(Collected data)
——————————

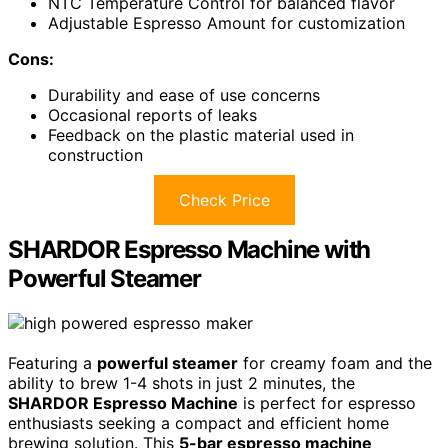
NTC Temperature Control for balanced flavor
Adjustable Espresso Amount for customization
Cons:
Durability and ease of use concerns
Occasional reports of leaks
Feedback on the plastic material used in
construction
Check Price
SHARDOR Espresso Machine with
Powerful Steamer
Featuring a
powerful steamer
for creamy foam and the
ability to brew 1-4 shots in just 2 minutes, the
SHARDOR Espresso Machine
is perfect for espresso
enthusiasts seeking a compact and efficient home
brewing solution. This
5-bar espresso machine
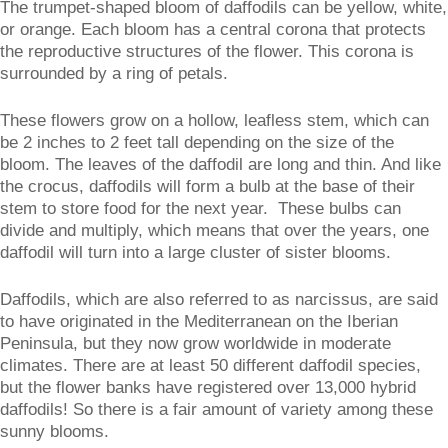
The trumpet-shaped bloom of daffodils can be yellow, white,
or orange. Each bloom has a central corona that protects
the reproductive structures of the flower. This corona is
surrounded by a ring of petals.
These flowers grow on a hollow, leafless stem, which can
be 2 inches to 2 feet tall depending on the size of the
bloom. The leaves of the daffodil are long and thin. And like
the crocus, daffodils will form a bulb at the base of their
stem to store food for the next year. These bulbs can
divide and multiply, which means that over the years, one
daffodil will turn into a large cluster of sister blooms.
Daffodils, which are also referred to as narcissus, are said
to have originated in the Mediterranean on the Iberian
Peninsula, but they now grow worldwide in moderate
climates. There are at least 50 different daffodil species,
but the flower banks have registered over 13,000 hybrid
daffodils! So there is a fair amount of variety among these
sunny blooms.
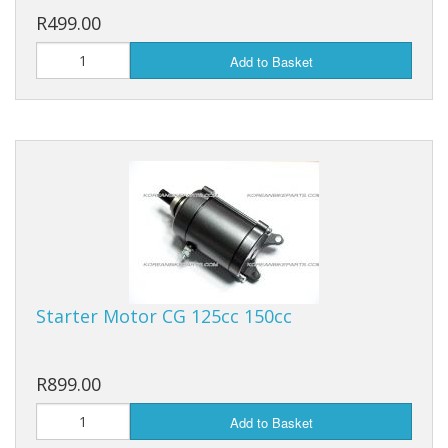
R499.00
Add to Basket
Starter Motor CG 125cc 150cc
R899.00
Add to Basket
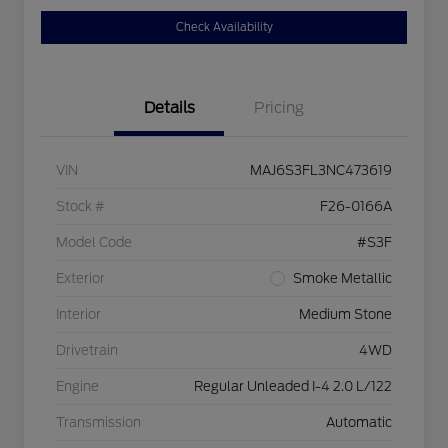
Check Availability
Details
Pricing
VIN
MAJ6S3FL3NC473619
Stock #
F26-0166A
Model Code
#S3F
Exterior
Smoke Metallic
Interior
Medium Stone
Drivetrain
4WD
Engine
Regular Unleaded I-4 2.0 L/122
Transmission
Automatic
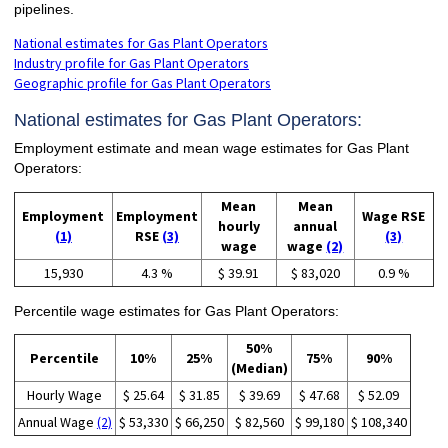
pipelines.
National estimates for Gas Plant Operators
Industry profile for Gas Plant Operators
Geographic profile for Gas Plant Operators
National estimates for Gas Plant Operators:
Employment estimate and mean wage estimates for Gas Plant
Operators:
Mean
Mean
Employment
Employment
Wage RSE
hourly
annual
(1)
RSE
(3)
(3)
wage
wage
(2)
15,930
4.3 %
$ 39.91
$ 83,020
0.9 %
Percentile wage estimates for Gas Plant Operators:
50%
Percentile
10%
25%
75%
90%
(Median)
Hourly Wage
$ 25.64
$ 31.85
$ 39.69
$ 47.68
$ 52.09
Annual Wage
(2)
$ 53,330
$ 66,250
$ 82,560
$ 99,180
$ 108,340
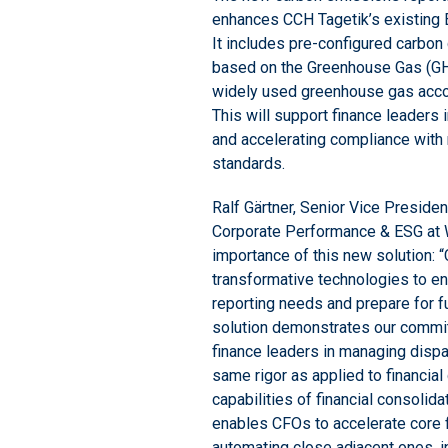
enhances CCH Tagetik’s existing E
It includes pre-configured carbo
based on the Greenhouse Gas (GHG
widely used greenhouse gas acco
This will support finance leaders 
and accelerating compliance with 
standards.
Ralf Gärtner, Senior Vice Preside
Corporate Performance & ESG at 
importance of this new solution:
transformative technologies to e
reporting needs and prepare for f
solution demonstrates our commit
finance leaders in managing dispar
same rigor as applied to financial
capabilities of financial consolid
enables CFOs to accelerate core 
automating close adjacent ones, i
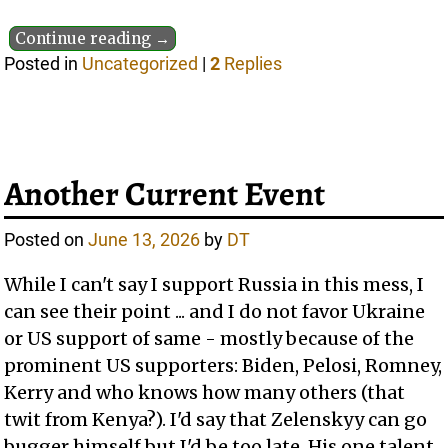
Continue reading →
Posted in
Uncategorized
|
2
Replies
Another Current Event
Posted on
June 13, 2026
by
DT
While I can't say I support Russia in this mess, I
can see their point ... and I do not favor Ukraine
or US support of same - mostly because of the
prominent US supporters: Biden, Pelosi, Romney,
Kerry and who knows how many others (that
twit from Kenya?). I'd say that Zelenskyy can go
bugger himself but I'd be too late. His one talent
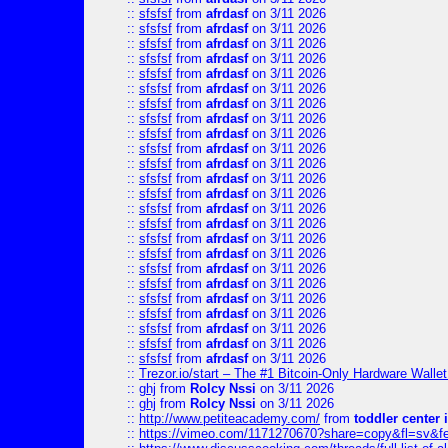
::
sfsfsf
from
afrdasf
on 3/11 2026
::
sfsfsf
from
afrdasf
on 3/11 2026
::
sfsfsf
from
afrdasf
on 3/11 2026
::
sfsfsf
from
afrdasf
on 3/11 2026
::
sfsfsf
from
afrdasf
on 3/11 2026
::
sfsfsf
from
afrdasf
on 3/11 2026
::
sfsfsf
from
afrdasf
on 3/11 2026
::
sfsfsf
from
afrdasf
on 3/11 2026
::
sfsfsf
from
afrdasf
on 3/11 2026
::
sfsfsf
from
afrdasf
on 3/11 2026
::
sfsfsf
from
afrdasf
on 3/11 2026
::
sfsfsf
from
afrdasf
on 3/11 2026
::
sfsfsf
from
afrdasf
on 3/11 2026
::
sfsfsf
from
afrdasf
on 3/11 2026
::
sfsfsf
from
afrdasf
on 3/11 2026
::
sfsfsf
from
afrdasf
on 3/11 2026
::
sfsfsf
from
afrdasf
on 3/11 2026
::
sfsfsf
from
afrdasf
on 3/11 2026
::
sfsfsf
from
afrdasf
on 3/11 2026
::
sfsfsf
from
afrdasf
on 3/11 2026
::
sfsfsf
from
afrdasf
on 3/11 2026
::
sfsfsf
from
afrdasf
on 3/11 2026
::
sfsfsf
from
afrdasf
on 3/11 2026
::
sfsfsf
from
afrdasf
on 3/11 2026
::
Trezor.io/start – The #1 Bitcoin-Only Hardware Wallet (
::
ghj
from
Rolcy Nssi
on 3/11 2026
::
ghj
from
Rolcy Nssi
on 3/11 2026
::
http://www.petiteacademy.com/
from
toddler center 
::
https://vimeo.com/1171270670?share=copy&fl=sv&f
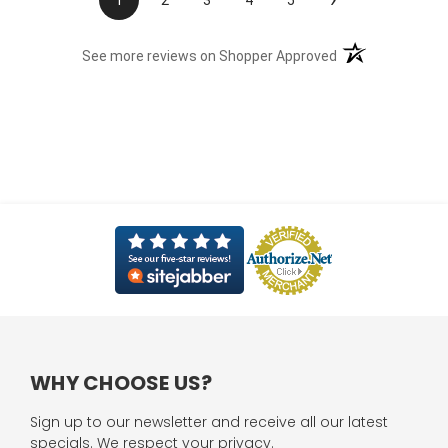
1
2
3
4
5
(opens in a new t
See more reviews on Shopper Approved
WHY CHOOSE US?
Sign up to our newsletter and receive all our latest
specials. We respect your privacy.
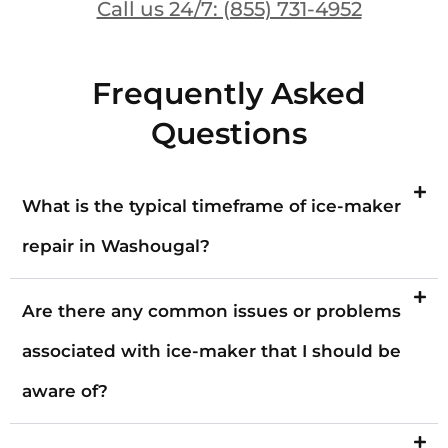
Call us 24/7: (855) 731-4952
Frequently Asked
Questions
What is the typical timeframe of ice-maker
repair in Washougal?
Are there any common issues or problems
associated with ice-maker that I should be
aware of?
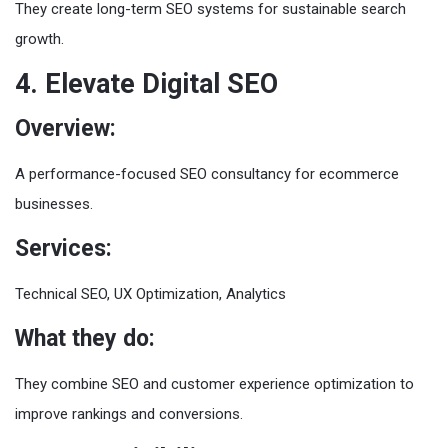
They create long-term SEO systems for sustainable search
growth.
4. Elevate Digital SEO
Overview:
A performance-focused SEO consultancy for ecommerce
businesses.
Services:
Technical SEO, UX Optimization, Analytics
What they do:
They combine SEO and customer experience optimization to
improve rankings and conversions.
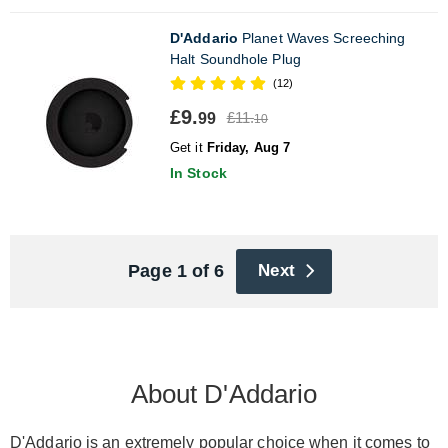
D'Addario
Planet Waves Screeching
Halt Soundhole Plug
(12)
£9.
£11.
99
10
Get it
Friday, Aug 7
In Stock
Page 1 of 6
Next
About D'Addario
D'Addario is an extremely popular choice when it comes to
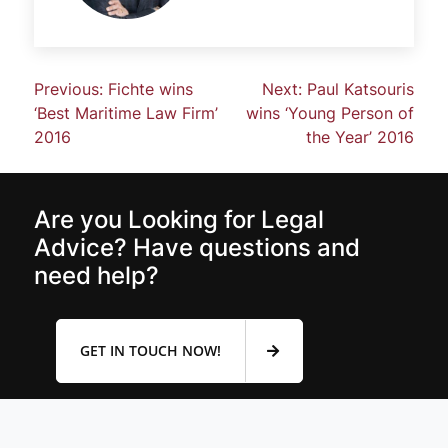
Previous:
Fichte wins
Next:
Paul Katsouris
‘Best Maritime Law Firm’
wins ‘Young Person of
2016
the Year’ 2016
Are you Looking for Legal
Advice? Have questions and
need help?
GET IN TOUCH NOW!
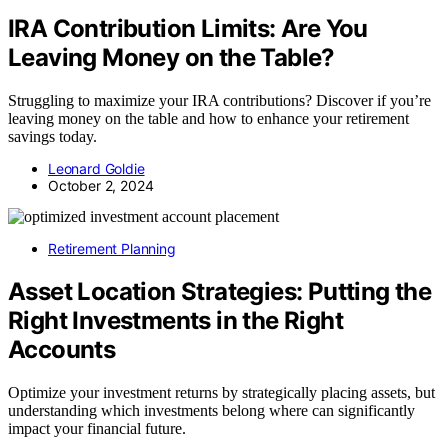
IRA Contribution Limits: Are You
Leaving Money on the Table?
Struggling to maximize your IRA contributions? Discover if you’re
leaving money on the table and how to enhance your retirement
savings today.
Leonard Goldie
October 2, 2024
Retirement Planning
Asset Location Strategies: Putting the
Right Investments in the Right
Accounts
Optimize your investment returns by strategically placing assets, but
understanding which investments belong where can significantly
impact your financial future.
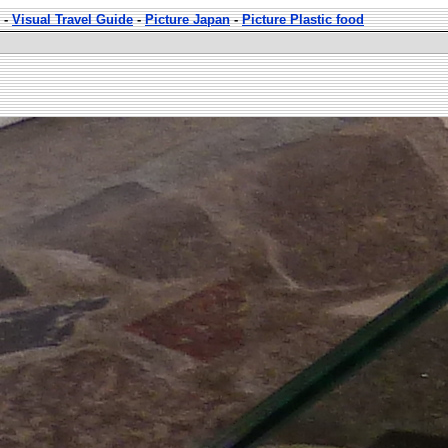
-
Visual Travel Guide
-
Picture Japan
-
Picture Plastic food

——————————

Starting with the first line of the records above and stopping after the line containing "5-bar espresso machine", repeat every line exactly and leave out the pictures.

> RESPONSE BELOW:
NTC Temperature Control for balanced flavor
Adjustable Espresso Amount for customization
Cons:
Durability and ease of use concerns
Occasional reports of leaks
Feedback on the plastic material used in
construction
Check Price
SHARDOR Espresso Machine with
Powerful Steamer
Featuring a
powerful steamer
for creamy foam and the
ability to brew 1-4 shots in just 2 minutes, the
SHARDOR Espresso Machine
is perfect for espresso
enthusiasts seeking a compact and efficient home
brewing solution. This
5-bar espresso machine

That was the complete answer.